My code for that problem would be:

int l = -1, r = n; // a half-interval [l, r) of candidates
while (r - l > 1) { // there are more than 1 candidate
    int mid = (l + r) / 2;
    if (a[mid] < x) {
        l = mid; // now it's the largest for which we know it's true
    } else {
        r = mid; // now it's the smallest for which we know it's false
    }
}
cout << l; // in the end we are left with a range [l, l + 1)

The binary search will only do checks for some numbers strictly between initial l and r. It means that it will never check the statement for l and r, it will trust you that for l it's true, and for r it's false. Here we consider -1 as a valid answer, which will correspond to no numbers in array being less than x.

Notice how there are no "+ 1" or "- 1" in my code and no extra checks are needed, and no loops are possible (since mid is strictly between the current l and r).

Reverse problem

The only variation that you need to keep in mind is that half of the times you need to find not the last, but the first number for which something is true. In that case the statement must be always false for smaller numbers and always true starting from some number.

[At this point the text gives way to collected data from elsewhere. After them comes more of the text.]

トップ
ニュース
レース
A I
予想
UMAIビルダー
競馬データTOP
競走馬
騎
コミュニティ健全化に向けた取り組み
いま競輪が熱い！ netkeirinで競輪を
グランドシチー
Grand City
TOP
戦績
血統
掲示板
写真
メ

We will do pretty much the same thing, but now r will be an inclusive border, while l will be non-inclusive. In other words, l is now some number for which we know the statement to be false, and r is some for which we know it's true. Suppose I want to find the first number n for which n * (n + 1) >= x (x is positive):

int l = 0, r = x; // a half-interval (l, r] of candidates
while (r - l > 1) { // there are more than 1 candidate
    int mid = (l + r) / 2;
    if (mid * (mid + 1) >= x) {
        r = mid; // now it's the smallest for which we know it's true
    } else {
        l = mid; // now it's the largest for which we know it's false
    }
}
cout << r; // in the end we are left with a range (r - 1, r]

Just be careful to not choose a r too large, as it can lead to overflow.

An example

1201C - Maximum Median You are given an array a of an odd length n and in one operation you can increase any element by 1. What is the maximal possible median of the array that can be achieved in k steps?

Consider a statement about the number x: we can make the median to be no less than x in no more than k steps. Of course it is always true until some number, and then always false, so we can use binary search. As we need the last number for which this is true, we will use a normal half-interval [l, r).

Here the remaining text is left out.